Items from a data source
^^^^
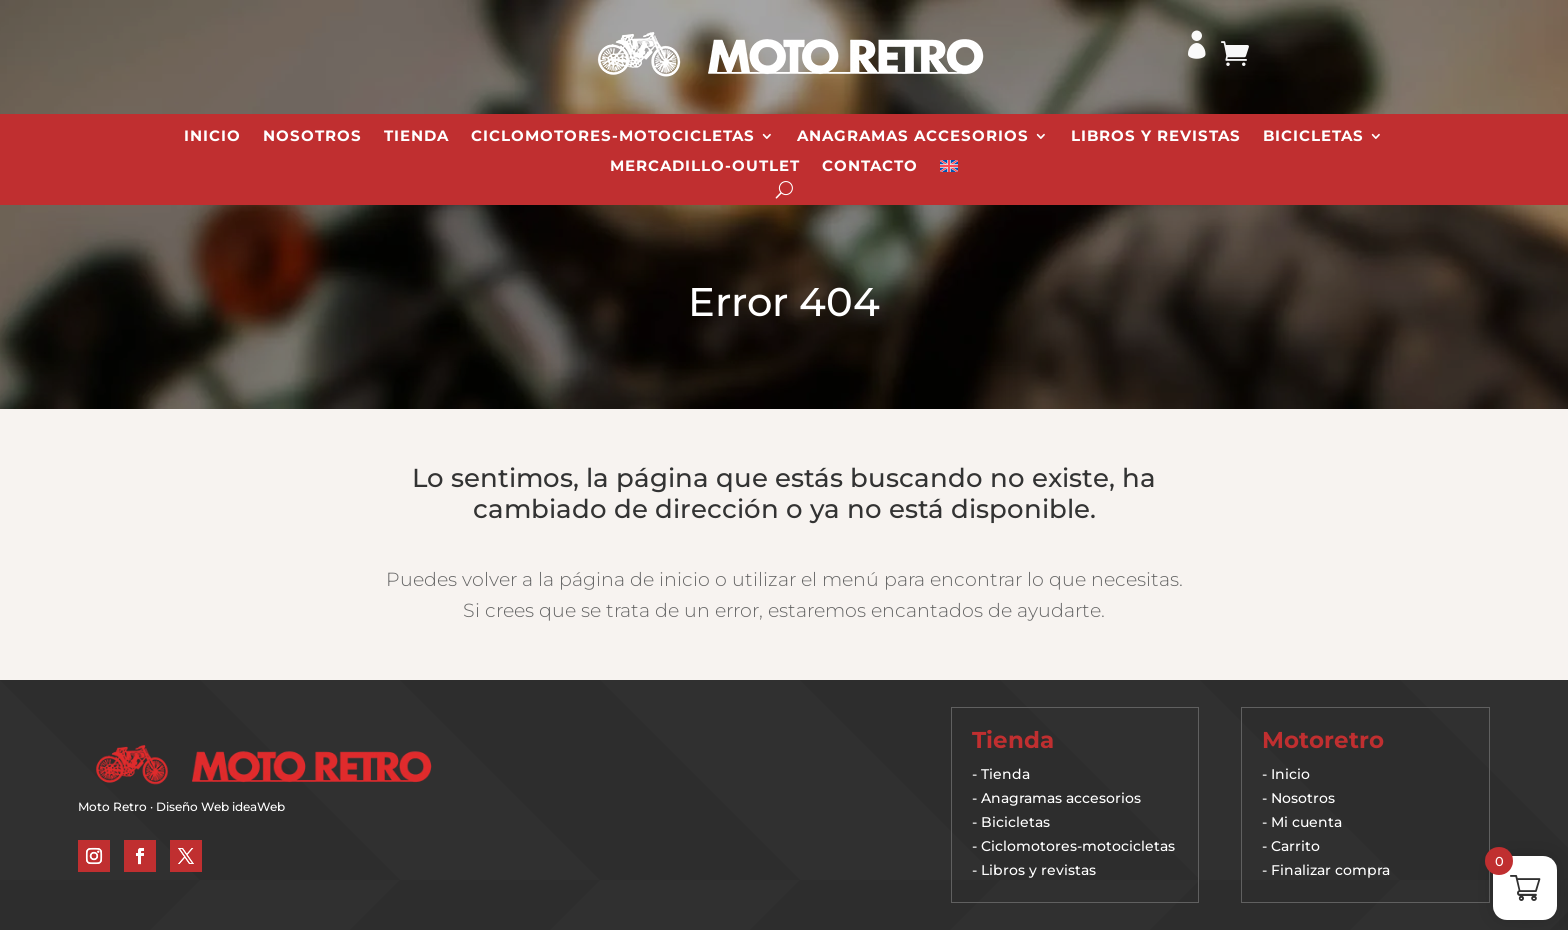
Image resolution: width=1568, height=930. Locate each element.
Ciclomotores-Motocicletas (613, 137)
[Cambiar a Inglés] (949, 170)
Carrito (1295, 846)
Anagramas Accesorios (913, 137)
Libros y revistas (1156, 137)
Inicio (212, 137)
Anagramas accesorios (1061, 798)
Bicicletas (1313, 137)
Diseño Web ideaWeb (220, 806)
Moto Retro (112, 806)
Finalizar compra (1330, 870)
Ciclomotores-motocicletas (1078, 846)
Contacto (870, 167)
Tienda (416, 137)
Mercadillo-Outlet (705, 167)
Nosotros (312, 137)
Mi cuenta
^^^^
▶ _Exercise directions_: Pictures should be left out when the records above are restated exactly.

▶ _Solution to this task_:
Image resolution: width=1568, height=930. Locate each element.
Ciclomotores-Motocicletas (613, 137)
[Cambiar a Inglés] (949, 170)
Carrito (1295, 846)
Anagramas Accesorios (913, 137)
Libros y revistas (1156, 137)
Inicio (212, 137)
Anagramas accesorios (1061, 798)
Bicicletas (1313, 137)
Diseño Web ideaWeb (220, 806)
Moto Retro (112, 806)
Finalizar compra (1330, 870)
Ciclomotores-motocicletas (1078, 846)
Contacto (870, 167)
Tienda (416, 137)
Mercadillo-Outlet (705, 167)
Nosotros (312, 137)
Mi cuenta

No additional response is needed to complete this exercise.